TRY IT:
For the data that follows, print the line with "Wir versenden wahlweise", the line with "Por la mañana desayuno en hotel de Delhi.", and all lines between them, exactly as they stand. Omit pictures and add nothing.
____
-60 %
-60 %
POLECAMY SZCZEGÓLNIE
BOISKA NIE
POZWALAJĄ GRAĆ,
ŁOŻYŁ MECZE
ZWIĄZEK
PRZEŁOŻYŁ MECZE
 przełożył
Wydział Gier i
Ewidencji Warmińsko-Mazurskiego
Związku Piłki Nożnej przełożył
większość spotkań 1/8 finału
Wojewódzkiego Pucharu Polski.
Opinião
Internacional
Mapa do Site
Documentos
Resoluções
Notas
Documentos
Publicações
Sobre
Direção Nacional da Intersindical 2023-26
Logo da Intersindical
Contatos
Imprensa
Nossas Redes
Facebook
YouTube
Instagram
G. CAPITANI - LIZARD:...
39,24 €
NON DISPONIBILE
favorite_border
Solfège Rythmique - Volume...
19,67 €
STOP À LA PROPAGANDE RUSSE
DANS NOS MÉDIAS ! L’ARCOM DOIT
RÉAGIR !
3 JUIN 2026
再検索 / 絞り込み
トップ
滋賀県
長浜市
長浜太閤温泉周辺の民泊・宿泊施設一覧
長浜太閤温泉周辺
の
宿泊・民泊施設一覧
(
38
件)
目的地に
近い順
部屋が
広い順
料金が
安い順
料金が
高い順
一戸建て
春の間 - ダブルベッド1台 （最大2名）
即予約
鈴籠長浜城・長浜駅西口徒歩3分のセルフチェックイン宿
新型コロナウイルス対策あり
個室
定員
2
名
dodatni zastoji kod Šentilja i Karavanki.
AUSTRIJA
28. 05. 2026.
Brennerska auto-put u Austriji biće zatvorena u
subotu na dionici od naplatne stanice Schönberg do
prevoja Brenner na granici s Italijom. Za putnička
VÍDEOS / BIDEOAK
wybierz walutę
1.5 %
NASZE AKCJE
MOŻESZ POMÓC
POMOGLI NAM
____
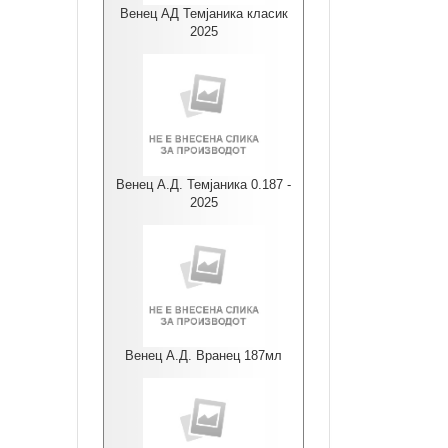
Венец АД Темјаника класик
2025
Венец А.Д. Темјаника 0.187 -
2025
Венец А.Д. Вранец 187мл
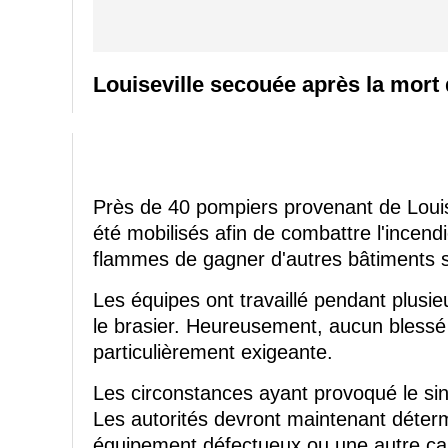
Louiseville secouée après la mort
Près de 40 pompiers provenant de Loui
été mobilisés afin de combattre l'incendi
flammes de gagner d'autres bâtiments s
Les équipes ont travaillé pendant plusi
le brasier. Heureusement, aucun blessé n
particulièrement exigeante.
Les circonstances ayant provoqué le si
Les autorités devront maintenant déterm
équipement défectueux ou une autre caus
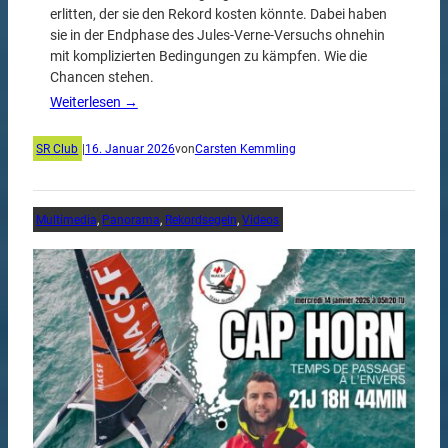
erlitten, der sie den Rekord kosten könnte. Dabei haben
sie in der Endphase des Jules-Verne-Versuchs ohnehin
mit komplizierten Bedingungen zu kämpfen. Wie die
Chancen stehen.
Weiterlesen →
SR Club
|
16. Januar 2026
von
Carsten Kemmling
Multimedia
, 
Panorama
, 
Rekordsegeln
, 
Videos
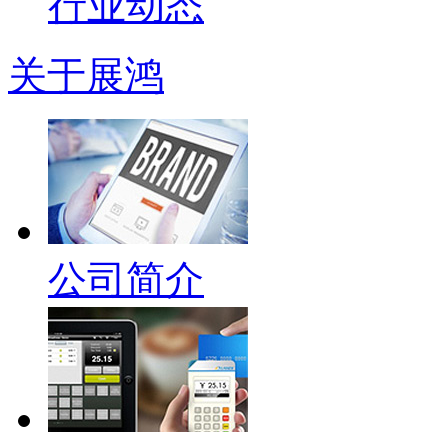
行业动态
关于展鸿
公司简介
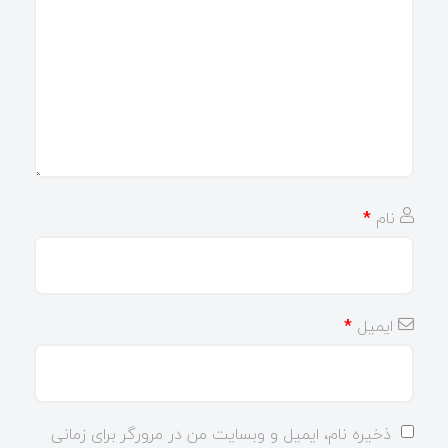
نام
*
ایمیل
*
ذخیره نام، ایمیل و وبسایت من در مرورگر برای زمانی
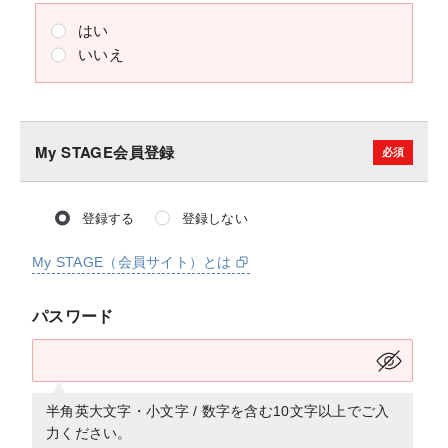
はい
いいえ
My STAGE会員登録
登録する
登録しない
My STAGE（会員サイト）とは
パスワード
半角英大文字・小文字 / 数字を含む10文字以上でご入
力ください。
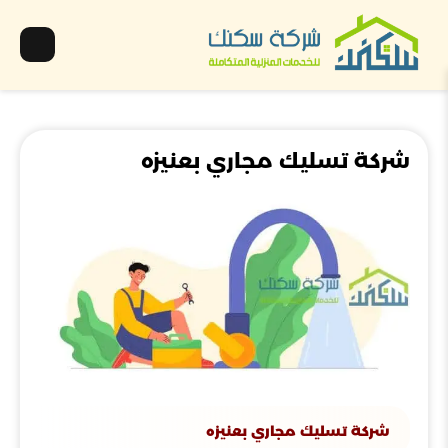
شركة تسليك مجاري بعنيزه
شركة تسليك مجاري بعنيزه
____
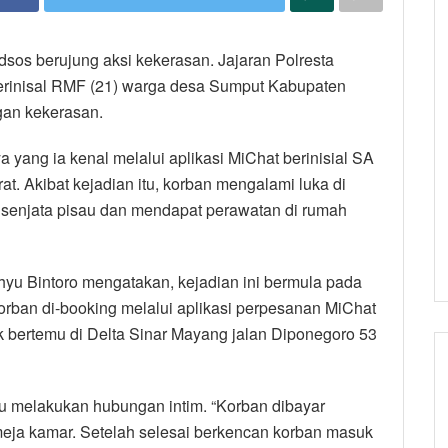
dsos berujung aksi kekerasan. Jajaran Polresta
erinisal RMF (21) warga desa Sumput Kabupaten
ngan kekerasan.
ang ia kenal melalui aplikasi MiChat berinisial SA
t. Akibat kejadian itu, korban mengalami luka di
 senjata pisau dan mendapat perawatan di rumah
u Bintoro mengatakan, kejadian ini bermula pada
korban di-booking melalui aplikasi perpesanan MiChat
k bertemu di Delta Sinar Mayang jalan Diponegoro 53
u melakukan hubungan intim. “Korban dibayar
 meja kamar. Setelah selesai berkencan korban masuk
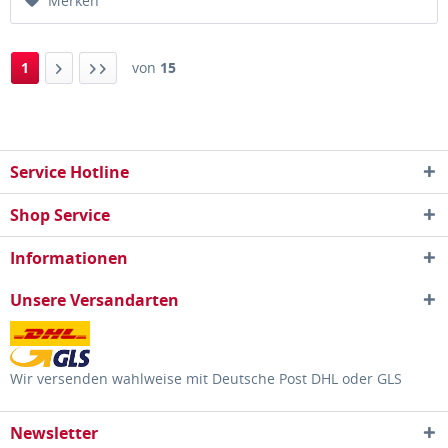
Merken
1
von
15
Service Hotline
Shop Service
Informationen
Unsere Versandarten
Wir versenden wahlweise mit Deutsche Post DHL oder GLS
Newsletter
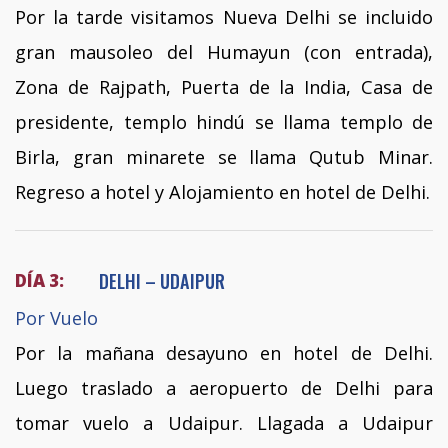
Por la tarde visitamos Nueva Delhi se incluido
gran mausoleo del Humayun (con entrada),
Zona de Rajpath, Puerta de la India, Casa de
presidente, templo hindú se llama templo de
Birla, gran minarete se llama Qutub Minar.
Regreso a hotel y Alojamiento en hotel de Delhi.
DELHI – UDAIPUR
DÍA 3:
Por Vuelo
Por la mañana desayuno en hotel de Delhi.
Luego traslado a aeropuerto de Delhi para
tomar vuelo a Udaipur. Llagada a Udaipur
____
TASK RESULT:
Wir versenden wahlweise mit Deutsche Post DHL oder GLS
Newsletter
Por la tarde visitamos Nueva Delhi se incluido
gran mausoleo del Humayun (con entrada),
Zona de Rajpath, Puerta de la India, Casa de
presidente, templo hindú se llama templo de
Birla, gran minarete se llama Qutub Minar.
Regreso a hotel y Alojamiento en hotel de Delhi.
DELHI – UDAIPUR
DÍA 3:
Por Vuelo
Por la mañana desayuno en hotel de Delhi.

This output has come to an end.